Glacial cycle

We now want to provide an example that presents:

  • a heterogeneous lithosphere thickness
  • a heterogeneous upper-mantle viscosity
  • a stack of few viscous channels
  • a more elaborate load that evolves over time
  • changes in the sea-level

For this we run a glacial cycle of Antarctica with lithospheric thickness and upper-mantle viscosity from (Wiens et al., 2022) and the ice thickness history from (Peltier et al., 2018).
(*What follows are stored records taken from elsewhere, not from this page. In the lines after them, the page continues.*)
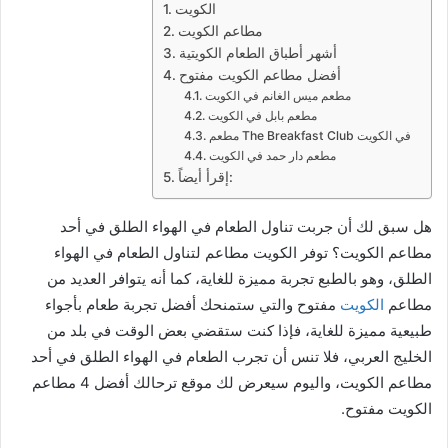
الكويت
مطاعم الكويت
أشهر أطباق الطعام الكويتية
أفضل مطاعم الكويت مفتوح
مطعم ميس الغانم في الكويت
مطعم بابل في الكويت
مطعم The Breakfast Club في الكويت
مطعم دار حمد في الكويت
إقرأ أيضاً:
هل سبق لك أن جربت تناول الطعام في الهواء الطلق في أحد
مطاعم الكويت؟ توفر الكويت مطاعم لتناول الطعام في الهواء
الطلق، وهو بالطبع تجربة مميزة للغاية، كما أنه يتوافر العديد من
مطاعم
الكويت
مفتوح والتي ستمنحك أفضل تجربة طعام بأجواء
طبيعية مميزة للغاية، فإذا كنت ستقضي بعض الوقت في بلد من
الخليج العربي، فلا تنس أن تجرب الطعام في الهواء الطلق في أحد
مطاعم الكويت، واليوم سيعرض لك موقع ترحالك أفضل 4 مطاعم
الكويت مفتوح.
We start by generating a ComputationDomain with intermediate resolution for the sake of the example and load the heterogeneous lithospheric from (Pan et al., 2022) thanks to the convenience of load_dataset:

using CairoMakie, FastIsostasy

N = 140
Omega = ComputationDomain(3500e3, 3500e3, N, N)     # 100 km resolution
(; Lon, Lat) = Omega
c = PhysicalConstants()

(_, _), Tpan, Titp = load_lithothickness_pan2022()
Tlitho = Titp.(Lon, Lat) .* 1e3                     # convert from m to km

function niceheatmap(X)
    fig = Figure(size = (800, 700))
    ax = Axis(fig[1, 1], aspect = DataAspect())
    hm = heatmap!(ax, X)
    Colorbar(fig[1, 2], hm, height = Relative(0.6))
    return fig
Example block output

In a similar way, we can load the log-viscosity field from (Pan et al., 2022) and plot it at about 300 km depth

(_, _, _), _, logeta_itp = load_logvisc_pan2022()
logeta300 = logeta_itp.(Lon, Lat, c.r_equator - 300e3)
Example block output

The number of layers and the depth of viscous half-space are arbitrary parameters that have to be defined by the user. We here use a relatively shallow model (half-space begins at 300 km depth) with 1 equalisation layer and 3 intermediate layers:

mindepth = maximum(Tlitho) + 1e3
lb_vec = range(mindepth, stop = 300e3, length = 3)
lb = cat(Tlitho, [fill(lbval, Omega.Nx, Omega.Ny) for lbval in lb_vec]..., dims=3)

rlb = c.r_equator .- lb
nlb = size(rlb, 3)
lv_3D = 10 .^ cat([logeta_itp.(Lon, Lat, rlb[:, :, k]) for k in 1:nlb]..., dims=3);

To prevent extreme values of the viscosity, we require it to be larger than a minimal value, fixed to be $ 10^{16} \, \mathrm{Pa \, s} $. We subsequently generate a LayeredEarth that embeds all the information that has been loaded so far:

eta_lowerbound = 1e16
lv_3D[lv_3D .< eta_lowerbound] .= eta_lowerbound
p = LayeredEarth(Omega, layer_boundaries = lb, layer_viscosities = lv_3D)
Example block output

We now load the ice thickness history from ICE6GD, again helped by the convenience of [`loaddataset`](@ref). We then create a vector of anomaly snapshots, between which FastIsostasy automatically interpolates linearly. To get an idea of ICE6G_D, the ice thickness anomaly is then visualised at LGM:

(lon, lat, t), Hice, Hitp = load_ice6gd()
dHice = [Hitp.(Lon, Lat, tk) - Hitp.(Lon, Lat, minimum(t)) for tk in t]
niceheatmap(Hitp.(Lon, Lat, -26) - Hitp.(Lon, Lat, 0))
Example block output

Finally, defining and solving the resulting FastIsoProblem is done by running:

tsec = years2seconds.(t .* 1e3)
fip = FastIsoProblem(Omega, c, p, tsec, tsec, dHice)
solve!(fip)     # gives fip.out.computation_time = 53 s

The computation time of this last step is less than a minute on a modern i7 (Intel i7-10750H CPU @ 2.60GHz). and for a resolution of 50 km resolution! We visualise three snapshots of displacements that roughly correspond to LGM, the end of the meltwater pulse 1A and the present-day:

tplot = [-26, -12, 0]
fig = Figure(size = (1800, 600))
opts = ( colormap = :PuOr, colorrange = (-400, 400) )
for k in eachindex(tplot)
    ax = Axis(fig[1, k], aspect = DataAspect())
    kfi = argmin( abs.(years2seconds(tplot[k] * 1e3) .- tsec) )
    heatmap!(ax, fip.out.u[kfi] + fip.out.ue[kfi]; opts...)
Colorbar(fig[1, 4], height = Relative(0.6); opts...)
Example block output

The displayed fields are displacement anomalies w.r.t. to the last interglacial, defined as the reference for the ice thickness anomalies. In Swierczek-Jereczek et al., GMD, in rev., these computations are performed on a finer grid, with an interactive sea level, and show great agreement with a 3D GIA model that runs between 10,000-100,000 slower (however at with advantage of obtaining a global and richer output). You can find this more comprehensive example in the /publication_v1.0 folder of the GitHub repository.